- _Required work_
Make an exact copy of the records, dropping all pictures.

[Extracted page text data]
# # # #
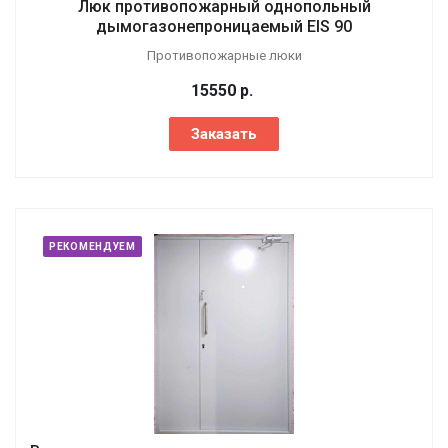
Люк противопожарный однопольный
дымогазонепроницаемый EIS 90
Противопожарные люки
15550
р.
Заказать
РЕКОМЕНДУЕМ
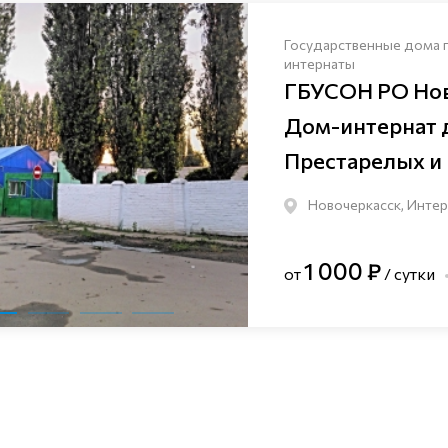
Государственные дома 
интернаты
ГБУСОН РО Но
Дом-интернат 
Престарелых и
Новочеркасск, Интер
1 000 ₽
от
/ сутки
# # # #
- _Exercise output_
Люк противопожарный однопольный
дымогазонепроницаемый EIS 90
Противопожарные люки
15550
р.
Заказать
РЕКОМЕНДУЕМ
Государственные дома 
интернаты
ГБУСОН РО Но
Дом-интернат 
Престарелых и
Новочеркасск, Интер
1 000 ₽
от
/ сутки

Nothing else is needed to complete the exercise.